Titus Burp Suite extension settings tab with scan configuration options
  • Scan Settings:
    • Passive scanning: Automatically scan all proxy traffic (enabled by default)
    • Request body scanning: Also scan request bodies for secrets sent by the application
    • Validation: Enable to check secrets against source APIs (makes outbound requests and may trigger alerts)
  • Scan Parameters: Worker threads, max file size, context snippet length
  • Severity Configuration: Customize severity levels per secret category
  • Actions: Clear cache, reset settings, save/export findings to JSON

When viewing any request in Burp, a Titus tab appears in the response inspector if secrets are detected, providing quick access to findings without switching to the main Titus tab.

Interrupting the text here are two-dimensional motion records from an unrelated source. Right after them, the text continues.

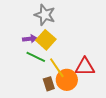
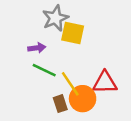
gray star: (45, 15) -> (55, 18), turned 30
yellow square: (46, 40) -> (73, 33), moved, turned -30

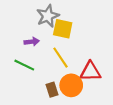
green line: (44, 70) -> (24, 65), moved
yellow line: (70, 84) -> (61, 58), moved

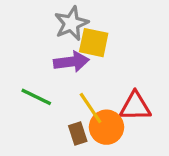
purple arrow: (32, 42) -> (71, 62), moved, size x1.5
yellow line: (61, 58) -> (91, 108), moved

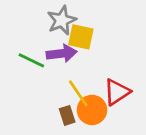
green line: (36, 97) -> (31, 60), moved
red triangle: (135, 106) -> (117, 92), turned -32

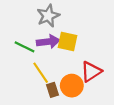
yellow square: (81, 37) -> (67, 42), moved
yellow line: (78, 93) -> (41, 73), moved

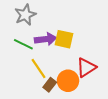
gray star: (48, 16) -> (25, 15), moved
brown rectangle: (52, 90) -> (50, 85), turned 56

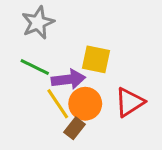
purple arrow: (46, 39) -> (68, 79), moved
orange circle: (68, 81) -> (85, 104), moved

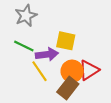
orange circle: (85, 104) -> (72, 71), moved
brown rectangle: (75, 128) -> (68, 88), moved, size x1.5

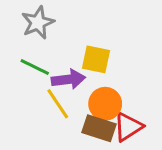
red triangle: (89, 70) -> (128, 127), moved
brown rectangle: (68, 88) -> (99, 128), turned 70

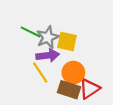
gray star: (38, 23) -> (48, 37), moved
green line: (35, 67) -> (31, 32), moved

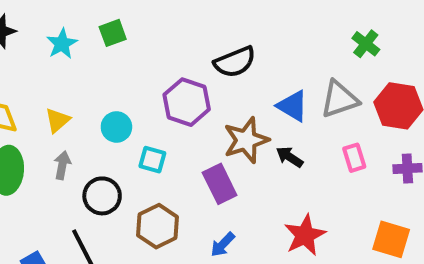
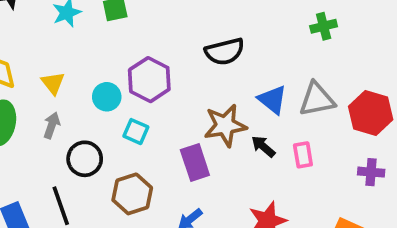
green cross: (366, 44) -> (324, 26), moved, turned 30
purple hexagon: (187, 102) -> (149, 80), moved
yellow triangle: (58, 120) -> (53, 83), turned -35
pink rectangle: (354, 158) -> (303, 155), moved

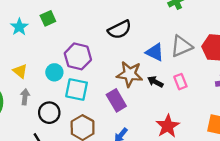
brown star: (225, 125) -> (130, 74), turned 30
cyan square: (136, 132) -> (77, 89), size x1.5

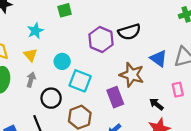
cyan star: (19, 27) -> (35, 31), moved
purple hexagon: (78, 56) -> (101, 40), moved
black arrow: (155, 82) -> (156, 104), moved

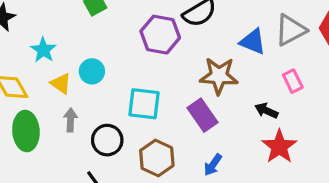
cyan star: (35, 31) -> (43, 50), moved
cyan circle: (62, 61) -> (92, 71), moved

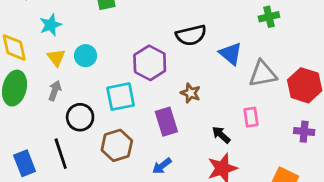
purple hexagon: (160, 35) -> (150, 63), moved
blue triangle: (253, 42) -> (231, 54), moved
brown star: (219, 76) -> (191, 93), size x0.6
cyan square: (144, 104) -> (121, 97), turned -36

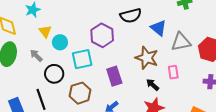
cyan circle: (86, 56) -> (60, 42), moved
yellow triangle: (56, 58) -> (45, 31), moved
gray arrow: (55, 91) -> (36, 56), turned -64
brown star: (191, 93) -> (147, 58), moved, size x1.6

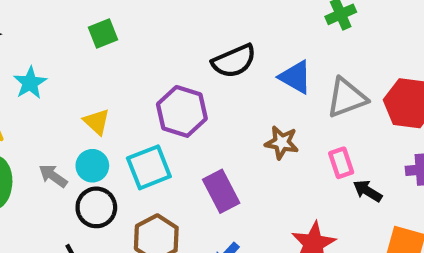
yellow triangle: (45, 31) -> (97, 122), moved
cyan circle: (60, 42) -> (92, 166), moved
brown star: (147, 58) -> (282, 143), size x0.7
black arrow: (153, 85) -> (368, 191), moved

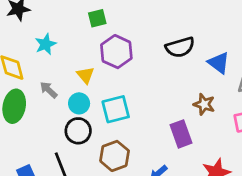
purple hexagon: (182, 111) -> (116, 52), moved
gray arrow: (53, 176) -> (49, 90), moved
purple rectangle: (221, 191) -> (181, 134), moved

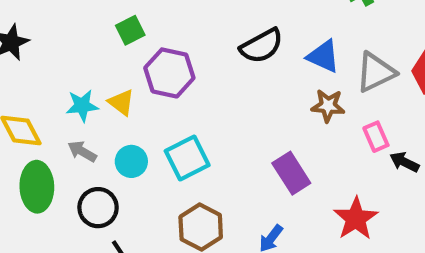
cyan star: (46, 44) -> (82, 106), moved, turned 30
yellow triangle: (86, 75) -> (121, 102), moved
brown star: (204, 104) -> (328, 106), moved
black circle: (78, 131) -> (98, 208), moved

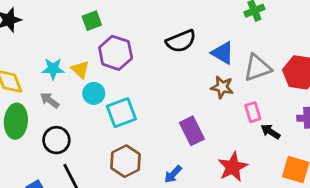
cyan circle: (131, 161) -> (94, 93), moved

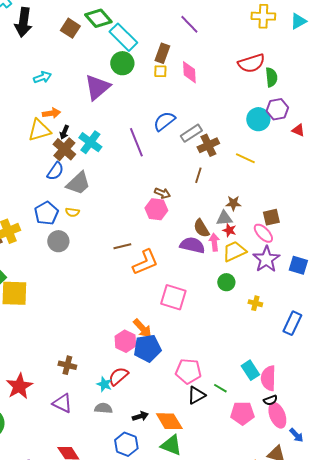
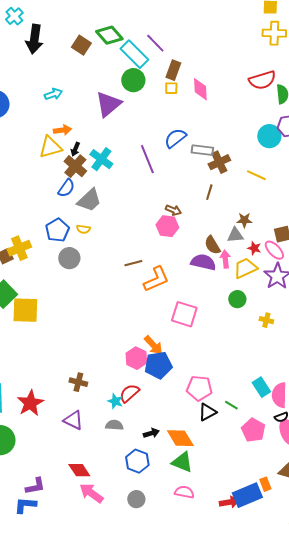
purple line: (189, 24) -> (155, 43), moved
gray rectangle: (191, 133) -> (202, 150), turned 40
red star: (229, 230) -> (254, 248), moved
pink pentagon: (242, 413) -> (253, 430), turned 30

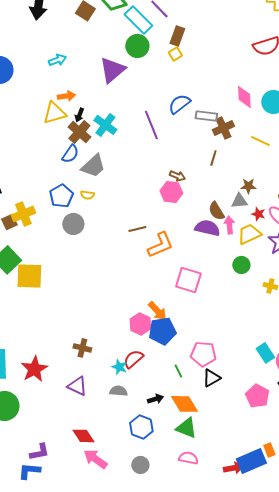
yellow square: (171, 88) -> (175, 54), turned -32
pink diamond: (200, 89) -> (244, 97), moved
green line: (231, 405) -> (178, 371), moved, turned 32

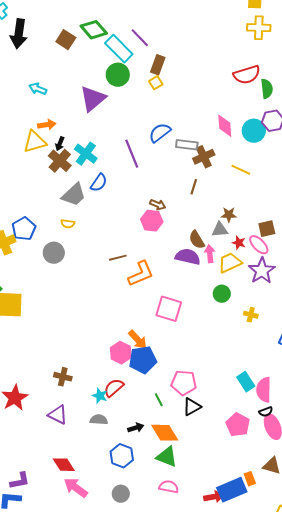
cyan arrow: (57, 60) -> (38, 89), turned -138
blue semicircle: (70, 154) -> (99, 183), moved
blue pentagon: (61, 196) -> (24, 229), moved

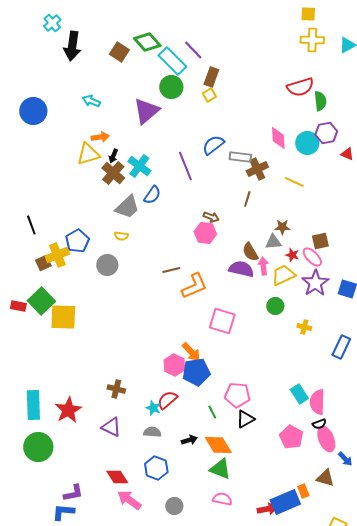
blue hexagon: (122, 456) -> (156, 468), moved

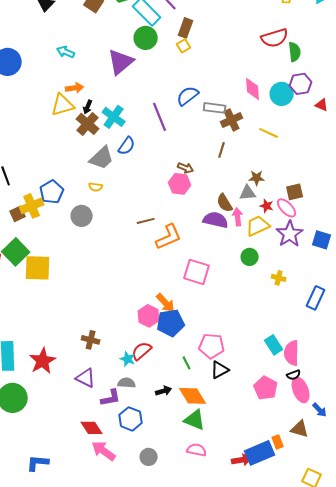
purple L-shape: (73, 493) -> (111, 398), moved

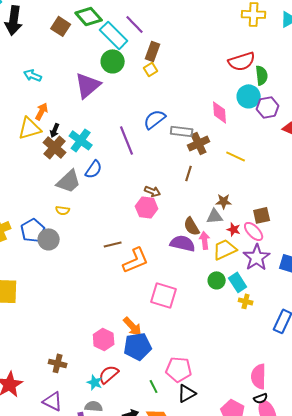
orange arrow: (75, 88) -> (42, 111), turned -54
cyan circle: (282, 94) -> (249, 96), moved
blue pentagon: (52, 192) -> (33, 230), moved
pink hexagon: (149, 316) -> (104, 339), moved
cyan rectangle: (274, 345) -> (238, 282), moved

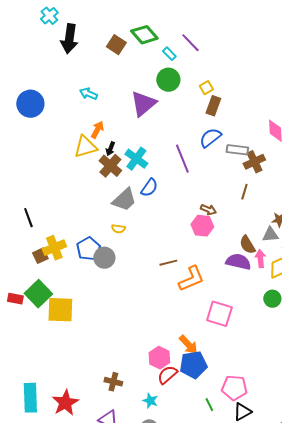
cyan rectangle: (114, 35) -> (169, 54), size x0.5
brown rectangle: (153, 51) -> (213, 106), moved
red semicircle: (109, 374) -> (167, 375), moved

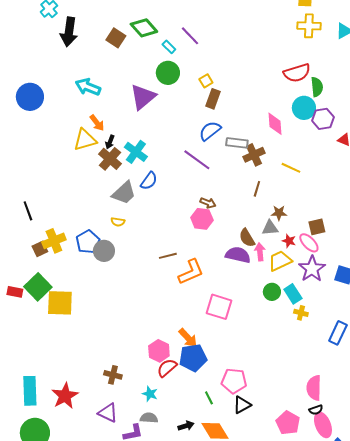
cyan arrow: (88, 94) -> (88, 87), size x1.4
orange arrow: (97, 130) -> (97, 123), turned 114
purple line: (182, 159) -> (197, 160), moved, turned -32
brown line: (244, 192) -> (257, 189), moved

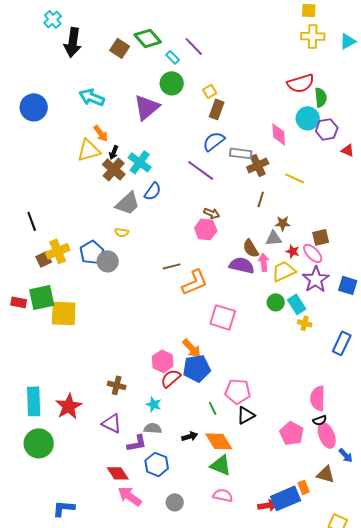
green square: (38, 287) -> (42, 297), turned 32

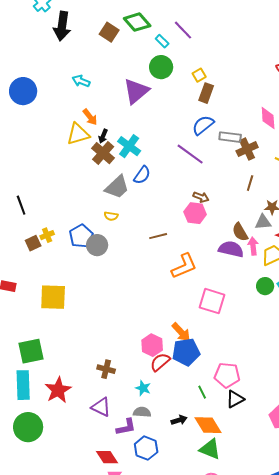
cyan arrow: (92, 97) -> (81, 81), size x0.7
yellow cross: (58, 251) -> (47, 235), size x0.6
brown line: (172, 266) -> (158, 236), moved
green square: (42, 297) -> (31, 351), moved

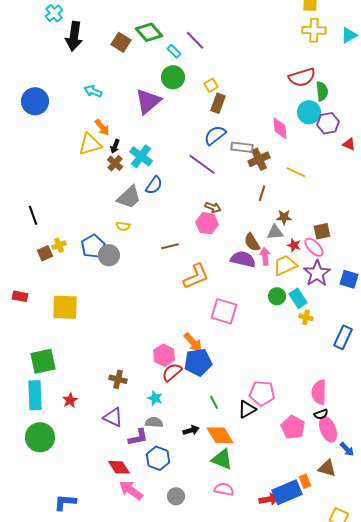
brown cross: (103, 153) -> (115, 163), size x0.7
pink pentagon: (227, 375) -> (262, 393), moved
red star: (58, 390) -> (70, 400), size x0.6

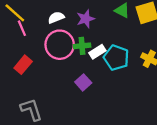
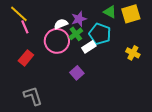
white semicircle: (56, 18) -> (61, 24), moved
green cross: (82, 46) -> (76, 34), moved, turned -32
cyan pentagon: (116, 58) -> (100, 34), moved

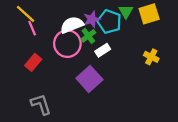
green triangle: (110, 12) -> (126, 12), turned 32
white semicircle: (61, 24) -> (72, 25), size x1.5
cyan pentagon: (100, 34) -> (109, 22), moved
purple square: (77, 73) -> (89, 79), size x1.6

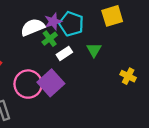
green triangle: (126, 12) -> (94, 50), moved
pink circle: (67, 44) -> (28, 84), moved
yellow cross: (151, 57) -> (128, 76), moved

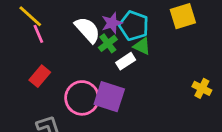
white semicircle: (33, 27) -> (87, 30), turned 70
green triangle: (94, 50) -> (142, 46), moved, turned -35
purple square: (51, 83) -> (109, 97), turned -30

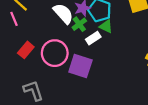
pink line: (38, 34) -> (14, 19), moved
pink circle: (82, 98) -> (55, 53), moved

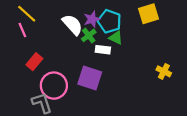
white rectangle: (93, 38) -> (103, 50), turned 40
pink circle: (55, 53) -> (54, 86), moved

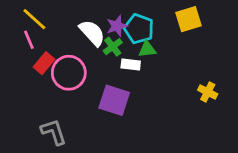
green triangle: (116, 38) -> (147, 49), turned -32
red rectangle: (34, 62) -> (44, 63), moved
pink circle: (54, 86) -> (69, 73), moved

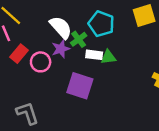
purple star: (117, 26) -> (61, 49), moved
green triangle: (147, 49) -> (108, 57), moved
pink circle: (69, 73) -> (41, 62), size x0.7

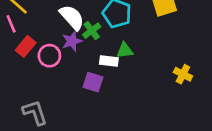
white rectangle: (94, 55) -> (109, 61), moved
purple square: (80, 86) -> (93, 82), size x0.7

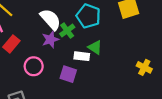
green triangle: (125, 50) -> (95, 47), turned 40
pink circle: (49, 56) -> (34, 66), moved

Titus tab in Burp Suite response inspector highlighting detected secrets in HTTP responses

Chrome Browser Extension for Secret Scanning

The Chrome extension scans web pages for secrets during web application security assessments.

Setup

make build-extension
  1. Navigate to chrome://extensions/
  2. Enable Developer mode
  3. Click Load unpacked and select the extension/ directory

Browser Extension Features

  • Scans inline and external JavaScript and stylesheets for API keys and tokens
  • Scans localStorage and sessionStorage for leaked credentials
  • Optional network response capture for comprehensive secret detection
  • Results displayed in popup and dashboard
Titus Chrome extension popup showing detected secrets on a web page Titus Chrome extension dashboard with aggregated secret detection results

Security Notice

The browser extension removes Content Security Policy and CORS headers from visited pages to scan external resources. This weakens the security posture of sites you visit while the extension is active. Only enable during active security testing.

Building from Source

Standard Build (Pure Go)

The default build uses a pure-Go regex engine — no C dependencies required:

# Build the CLI binary (outputs to dist/titus)
make build

# Build the Burp Suite extension JAR
make build-burp

# Build the Chrome browser extension
make build-extension

# Run unit tests
make test

# Run integration tests
make integration-test

For significantly faster regex matching, build with Vectorscan (ARM) or Hyperscan (x86). This requires the C library installed and CGO enabled.

Install Vectorscan:

# macOS (Homebrew)
brew install vectorscan

# Ubuntu/Debian
sudo apt-get install libhyperscan-dev

# Fedora/RHEL
sudo dnf install hyperscan-devel

# Or build from source:
git clone --depth 1 --branch vectorscan/5.4.11 https://github.com/VectorCamp/vectorscan.git
cd vectorscan && cmake -B build -DCMAKE_INSTALL_PREFIX=/usr/local && cmake --build build && sudo cmake --install build

Build with Vectorscan:

# macOS (Homebrew) — adjust PKG_CONFIG_PATH to your installed version
CGO_ENABLED=1 PKG_CONFIG_PATH="$(brew --prefix vectorscan)/lib/pkgconfig" \
  go build -tags vectorscan -o dist/titus ./cmd/titus

# Linux (system-installed)
CGO_ENABLED=1 go build -tags vectorscan -o dist/titus ./cmd/titus

You'll see [vectorscan] N/N rules compiled for Hyperscan on startup when the accelerated engine is active. Without vectorscan, Titus falls back to the pure-Go regex engine automatically.

Contributing

Contributions are welcome! See CONTRIBUTING.md for guidelines on how to contribute to Titus.

License

Apache License 2.0 — see LICENSE.

Detection rules are derived from NoseyParker (Praetorian Security, Inc.) and Kingfisher (MongoDB, Inc.), both licensed under Apache 2.0. See NOTICE for full attribution.